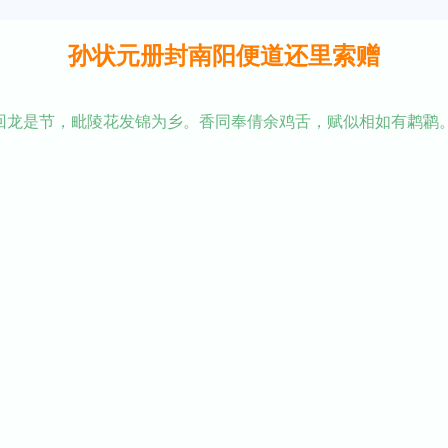
孙状元册封南阳便道还里索赠
回龙是节，毗陵花发锦为乡。香同奉倩余鸡舌，赋似相如有鹔鹴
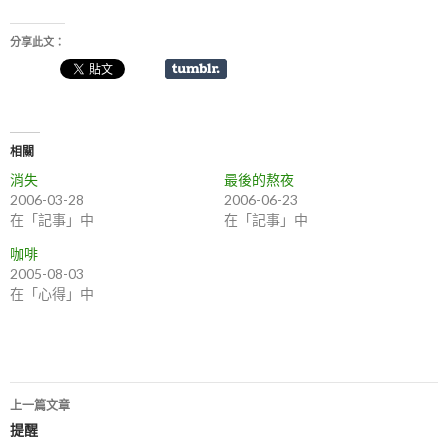
分享此文：
相關
消失
最後的熬夜
2006-03-28
2006-06-23
在「記事」中
在「記事」中
咖啡
2005-08-03
在「心得」中
上一篇文章
文
提醒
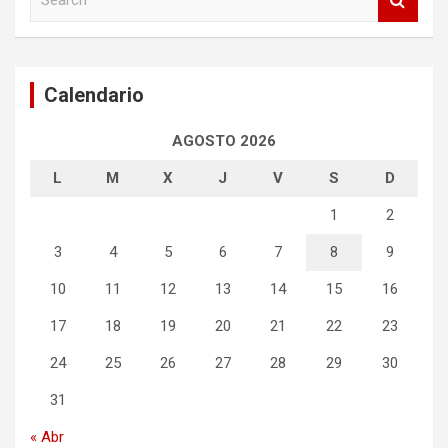
e
a
r
c
Calendario
h
AGOSTO 2026
L
M
X
J
V
S
D
1
2
3
4
5
6
7
8
9
10
11
12
13
14
15
16
17
18
19
20
21
22
23
24
25
26
27
28
29
30
31
« Abr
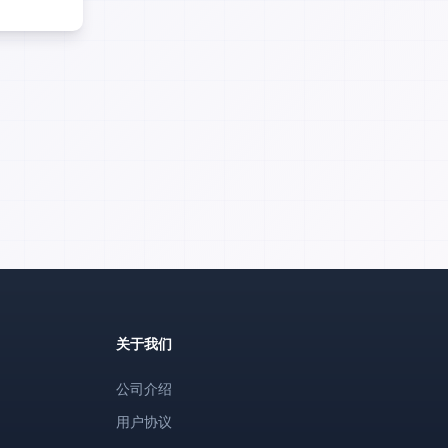
关于我们
公司介绍
用户协议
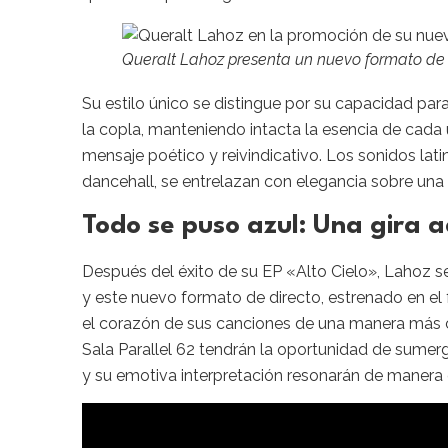
Queralt Lahoz presenta un nuevo formato de 
Su estilo único se distingue por su capacidad par
la copla, manteniendo intacta la esencia de cada
mensaje poético y reivindicativo. Los sonidos latin
dancehall, se entrelazan con elegancia sobre una 
Todo se puso azul: Una gira ac
Después del éxito de su EP «Alto Cielo», Lahoz s
y este nuevo formato de directo, estrenado en el 
el corazón de sus canciones de una manera más 
Sala Parallel 62 tendrán la oportunidad de sumerg
y su emotiva interpretación resonarán de manera 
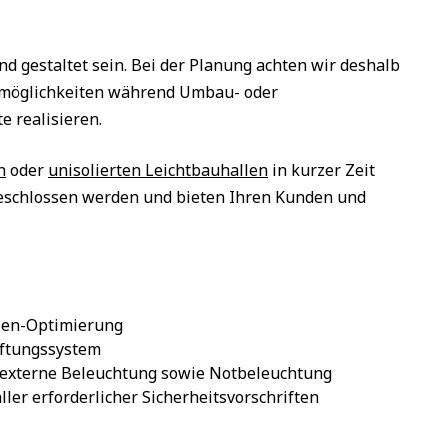
 gestaltet sein. Bei der Planung achten wir deshalb
hmöglichkeiten während Umbau- oder
 realisieren.
n
oder
unisolierten Leichtbauhallen
in kurzer Zeit
eschlossen werden und bieten Ihren Kunden und
zen-Optimierung
üftungssystem
 externe Beleuchtung sowie Notbeleuchtung
ller erforderlicher Sicherheitsvorschriften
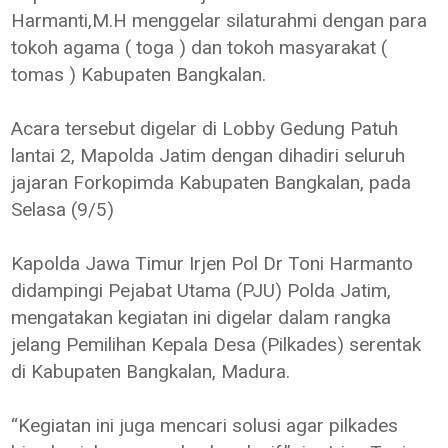
Harmanti,M.H menggelar silaturahmi dengan para
tokoh agama ( toga ) dan tokoh masyarakat (
tomas ) Kabupaten Bangkalan.
Acara tersebut digelar di Lobby Gedung Patuh
lantai 2, Mapolda Jatim dengan dihadiri seluruh
jajaran Forkopimda Kabupaten Bangkalan, pada
Selasa (9/5)
Kapolda Jawa Timur Irjen Pol Dr Toni Harmanto
didampingi Pejabat Utama (PJU) Polda Jatim,
mengatakan kegiatan ini digelar dalam rangka
jelang Pemilihan Kepala Desa (Pilkades) serentak
di Kabupaten Bangkalan, Madura.
“Kegiatan ini juga mencari solusi agar pilkades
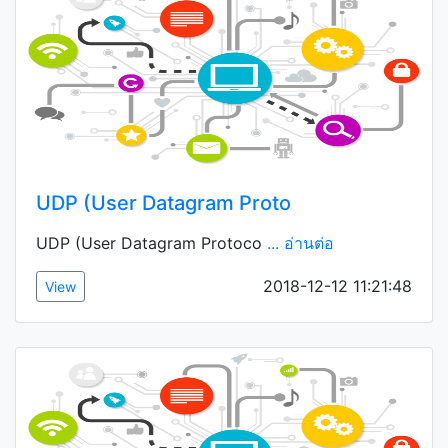
UDP (User Datagram Proto
UDP (User Datagram Protoco
... อ่านต่อ
2018-12-12 11:21:48
View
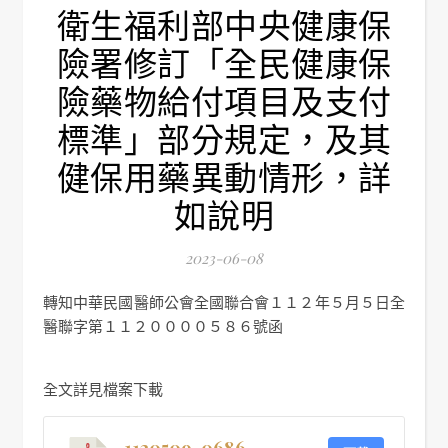
衛生福利部中央健康保
險署修訂「全民健康保
險藥物給付項目及支付
標準」部分規定，及其
健保用藥異動情形，詳
如說明
2023-06-08
轉知中華民國醫師公會全國聯合會１１２年５月５日全
醫聯字第１１２００００５８６號函
全文詳見檔案下載
1120509-0686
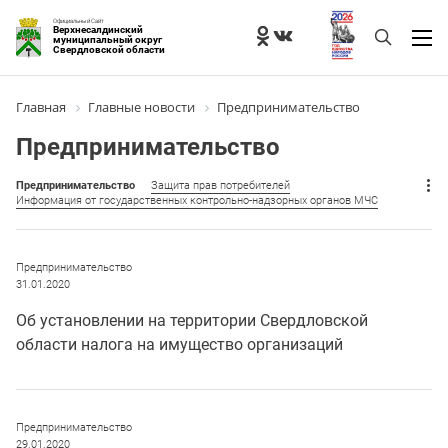
Официальный Сайт
Верхнесалдинский
муниципальный округ
Свердловской области
Главная
Главные новости
Предпринимательство
Предпринимательство
Предпринимательство
Защита прав потребителей
Информация от государственных контрольно-надзорных органов МЧС
Предпринимательство
31.01.2020
Об установлении на территории Свердловской
области налога на имущество организаций
Предпринимательство
29.01.2020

* * * * * * *

▶ **YOUR TASK**: What lines in the entries contain "User"? Report each one by copying it.

▶ **TASK RESULT**:
UDP (User Datagram Proto
UDP (User Datagram Protoco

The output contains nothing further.